Although a change agreed at yesterday’s AGM does make it possible to investigate once people have left the CIoF club, there are still limits when it comes to imposing and publicising its actions.
In terms of sanctions, the toughest action the CIoF is able to take is stripping people of membership and honours, and excluding them from CIoF-organised events.
It cannot prevent anyone from calling themselves a fundraiser or moving to another industry and starting over.
And even going public about any punishment that it has imposed on individuals places it at risk of being sued for defamation.
For as long as the debate remains rooted in process and procedure, as well as tightly focused on a small number of incidents, everyone loses.
The bigger challenge is culture reform. For too long we all accepted that sexual harassment was a feature of being involved in the fundraising community. Over two years’ ago everyone agreed enough was enough, and little has happened that offers the reassurance that sexual harassment really has been stamped out for good.
Women who have been assaulted cannot hope to get any closure while trapped in an endless cycle of reviews and task forces.
Meanwhile all women will remain nervous about attending fundraising conferences in the future until they can trust that their safety is a priority. A clear precedent that the CIoF will take action against perpetrators should the worst happen would help to bolster confidence about their safety.

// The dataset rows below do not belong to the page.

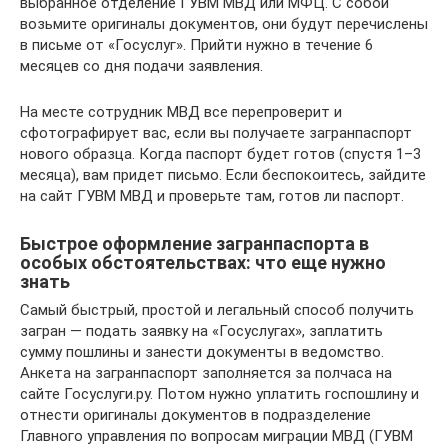
выбранное отделение ГУВМ МВД или МФЦ. С собой
возьмите оригиналы документов, они будут перечислены
в письме от «Госуслуг». Прийти нужно в течение 6
месяцев со дня подачи заявления.
На месте сотрудник МВД все перепроверит и
сфотографирует вас, если вы получаете загранпаспорт
нового образца. Когда паспорт будет готов (спустя 1–3
месяца), вам придет письмо. Если беспокоитесь, зайдите
на сайт ГУВМ МВД и проверьте там, готов ли паспорт.
Быстрое оформление загранпаспорта в
особых обстоятельствах: что еще нужно
знать
Самый быстрый, простой и легальный способ получить
загран — подать заявку на «Госуслугах», заплатить
сумму пошлины и занести документы в ведомство.
Анкета на загранпаспорт заполняется за полчаса на
сайте Госуслуги.ру. Потом нужно уплатить госпошлину и
отнести оригиналы документов в подразделение
Главного управления по вопросам миграции МВД (ГУВМ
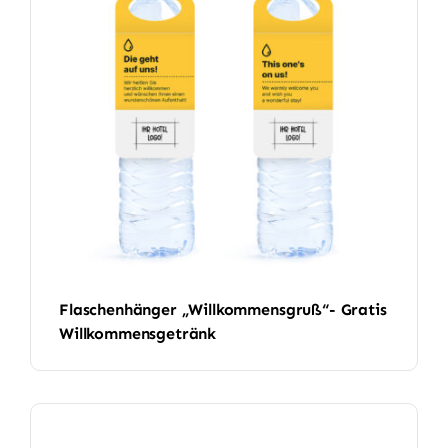
Flaschenhänger „Willkommensgruß“- Gratis
Willkommensgetränk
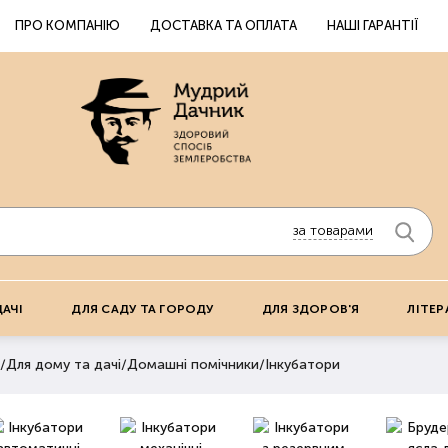
ПРО КОМПАНІЮ
ДОСТАВКА ТА ОПЛАТА
НАШІ ГАРАНТІЇ
за товарами
ДАЧІ
ДЛЯ САДУ ТА ГОРОДУ
ДЛЯ ЗДОРОВ'Я
ЛІТЕР
/
Для дому та дачі
/
Домашні помічники
/
Інкубатори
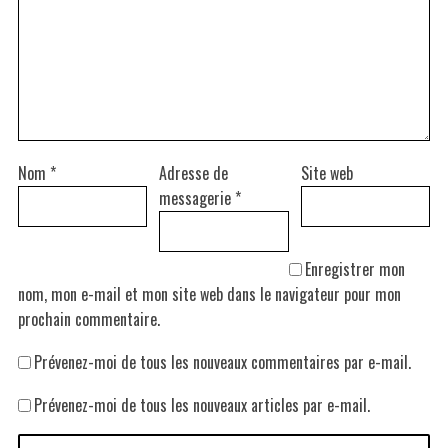
Nom
*
Adresse de
Site web
messagerie
*
Enregistrer mon
nom, mon e-mail et mon site web dans le navigateur pour mon
prochain commentaire.
Prévenez-moi de tous les nouveaux commentaires par e-mail.
Prévenez-moi de tous les nouveaux articles par e-mail.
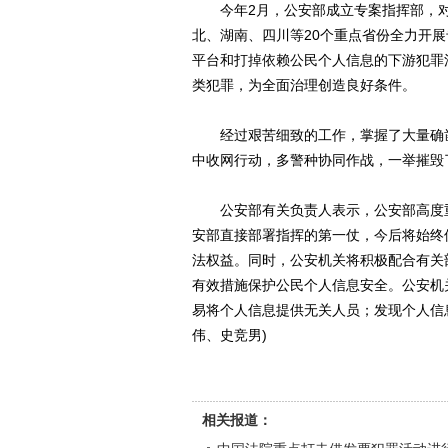
今年2月，公安部成立专案指挥部，对犯
北、湖南、四川等20个重点省份全力开展
平台和打掉依赖公民个人信息的下游犯罪
类犯罪，为全面治理创造良好条件。
经过艰苦细致的工作，掌握了大量确凿证
中收网行动，多警种协同作战，一举摧毁
公安部有关负责人表示，公安部高度重
安部直接部署指挥的第一仗，今后将始终
法权益。同时，公安机关将积极配合有关
有效措施保护公民个人信息安全。公安机
易将个人信息提供无关人员；发现个人信
伟、史竞男)
相关报道：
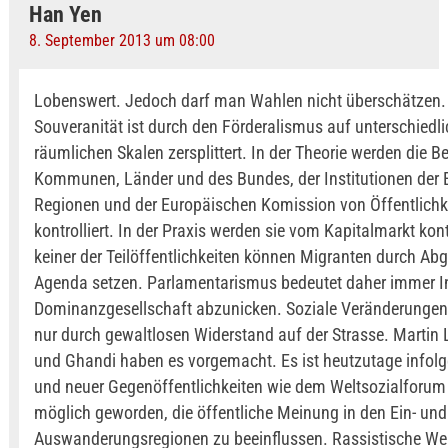
Han Yen
8. September 2013 um 08:00
Lobenswert. Jedoch darf man Wahlen nicht überschätzen.
Souveranität ist durch den Förderalismus auf unterschiedl
räumlichen Skalen zersplittert. In der Theorie werden die 
Kommunen, Länder und des Bundes, der Institutionen der
Regionen und der Europäischen Komission von Öffentlichk
kontrolliert. In der Praxis werden sie vom Kapitalmarkt kontr
keiner der Teilöffentlichkeiten können Migranten durch Ab
Agenda setzen. Parlamentarismus bedeutet daher immer Ini
Dominanzgesellschaft abzunicken. Soziale Veränderungen
nur durch gewaltlosen Widerstand auf der Strasse. Martin 
und Ghandi haben es vorgemacht. Es ist heutzutage infolg
und neuer Gegenöffentlichkeiten wie dem Weltsozialforum
möglich geworden, die öffentliche Meinung in den Ein- und
Auswanderungsregionen zu beeinflussen. Rassistische Wel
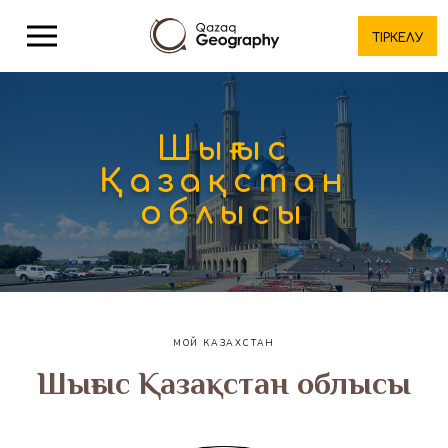
ТІРКЕЛУ
Шығыс
Қазақстан
облысы
МОЙ КАЗАХСТАН
Шығыс Қазақстан облысы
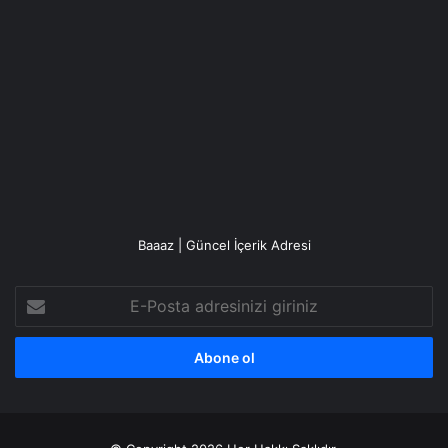
Baaaz | Güncel İçerik Adresi
E-
Posta
adresinizi
giriniz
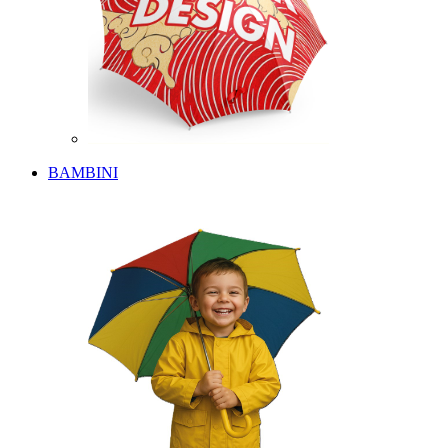
BAMBINI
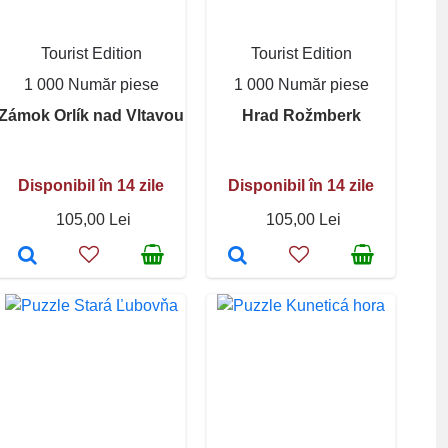
Tourist Edition
Tourist Edition
1 000 Număr piese
1 000 Număr piese
Zámok Orlík nad Vltavou
Hrad Rožmberk
Disponibil în 14 zile
Disponibil în 14 zile
105,00 Lei
105,00 Lei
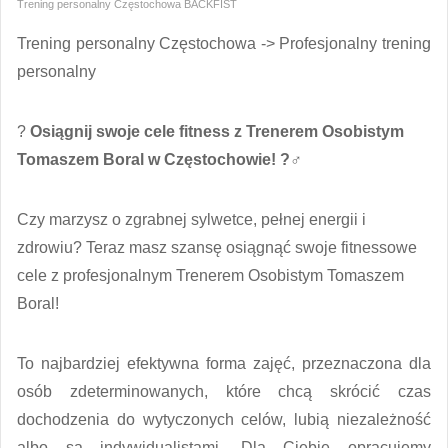
Trening personalny Częstochowa BACKFIST
Trening personalny Częstochowa -> Profesjonalny trening
personalny
?
Osiągnij swoje cele fitness z Trenerem Osobistym
Tomaszem Boral w Częstochowie! ?️‍♂️
Czy marzysz o zgrabnej sylwetce, pełnej energii i
zdrowiu? Teraz masz szansę osiągnąć swoje fitnessowe
cele z profesjonalnym Trenerem Osobistym Tomaszem
Boral!
To najbardziej efektywna forma zajęć, przeznaczona dla
osób zdeterminowanych, które chcą skrócić czas
dochodzenia do wytyczonych celów, lubią niezależność
albo są indywidualistami. Dla Ciebie opracujemy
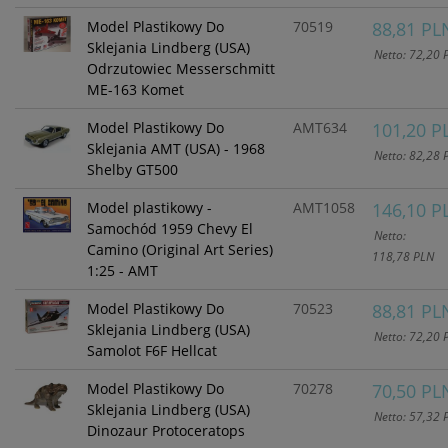
Model Plastikowy Do
70519
88,81 PL
Sklejania Lindberg (USA)
Netto: 72,20 
Odrzutowiec Messerschmitt
ME-163 Komet
Model Plastikowy Do
AMT634
101,20 P
Sklejania AMT (USA) - 1968
Netto: 82,28 
Shelby GT500
Model plastikowy -
AMT1058
146,10 P
Samochód 1959 Chevy El
Netto:
Camino (Original Art Series)
118,78 PLN
1:25 - AMT
Model Plastikowy Do
70523
88,81 PL
Sklejania Lindberg (USA)
Netto: 72,20 
Samolot F6F Hellcat
Model Plastikowy Do
70278
70,50 PL
Sklejania Lindberg (USA)
Netto: 57,32 
Dinozaur Protoceratops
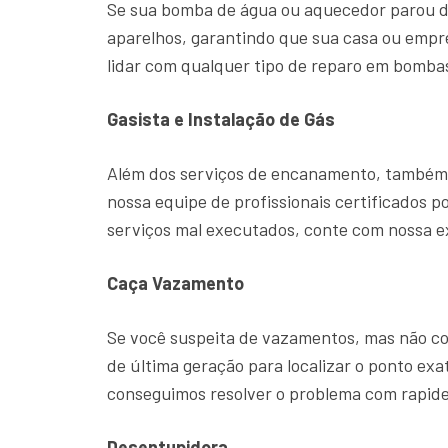
Se sua bomba de água ou aquecedor parou d
aparelhos, garantindo que sua casa ou emp
lidar com qualquer tipo de reparo em bombas
Gasista e Instalação de Gás
Além dos serviços de encanamento, também o
nossa equipe de profissionais certificados p
serviços mal executados, conte com nossa 
Caça Vazamento
Se você suspeita de vazamentos, mas não con
de última geração para localizar o ponto ex
conseguimos resolver o problema com rapide
Desentupidora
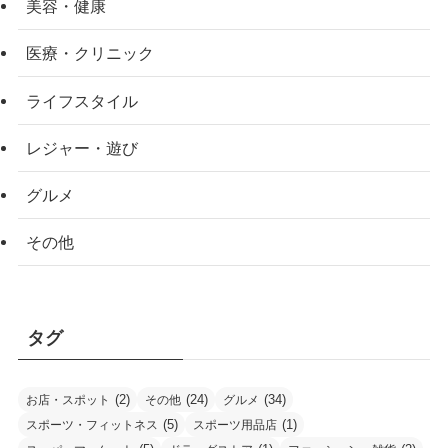
美容・健康
医療・クリニック
ライフスタイル
レジャー・遊び
グルメ
その他
タグ
(2)
(24)
(34)
お店・スポット
その他
グルメ
(5)
(1)
スポーツ・フィットネス
スポーツ用品店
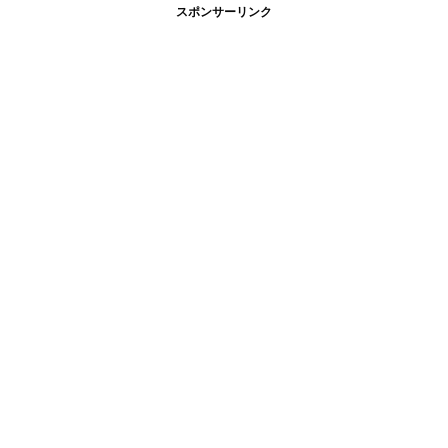
スポンサーリンク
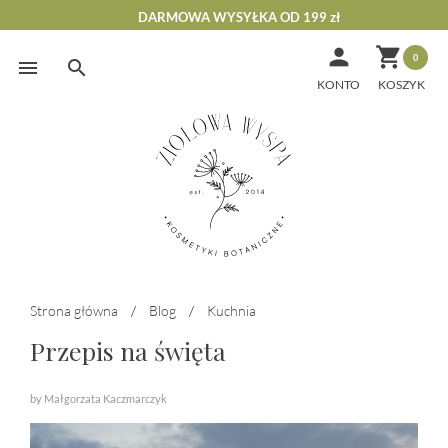
DARMOWA WYSYŁKA OD 199 zł


0
Skip
to
KONTO
content
Strona główna
/
Blog
/
Kuchnia
Przepis na święta
by Małgorzata Kaczmarczyk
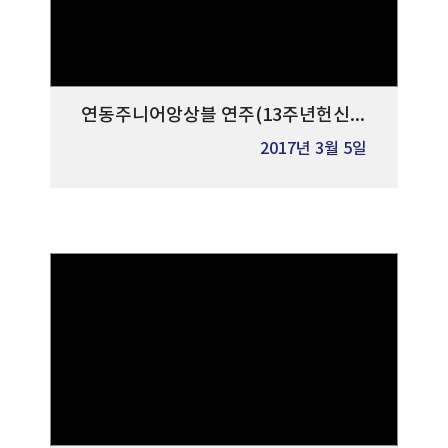
연동주니어앙상블 연주(13주년헌신예배)
2017년 3월 5일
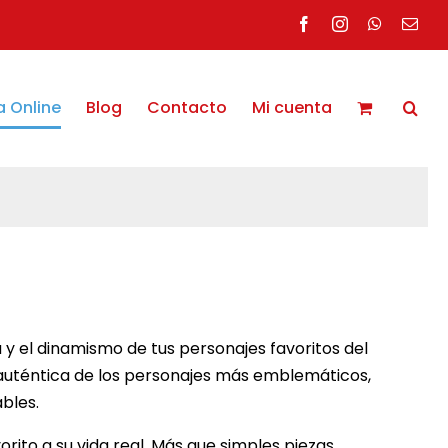
Facebook
Instagram
WhatsAp
Corr
elec
a Online
Blog
Contacto
Mi cuenta
 y el dinamismo de tus personajes favoritos del
n auténtica de los personajes más emblemáticos,
bles.
rito a su vida real. Más que simples piezas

However, the CIoF is currently in a state of limbo. It has both an interim chief executive and interim chair. Members listening yesterday were explicitly told that the new leaders would need time get to grips with their roles.
Rowney did make the valid point yesterday that a new leadership team would be well placed to rebuild trust with the community.
She said: “I do believe that fresh leadership, both on the executive team and board of trustees, will enable the organisation to move forward and ensure it properly safeguards and respects members and fundraisers across our community.”
For fundraisers, it is important that the new leadership does not repeat the mistakes of the last five years. Whoever they may be, they need to avoid the temptation to get bogged down in setting up further taskforces or reviews, and should always communicate clearly and honestly with members.
The time for platitudes about zero tolerance is over; real progress requires meaningful action before it is too late.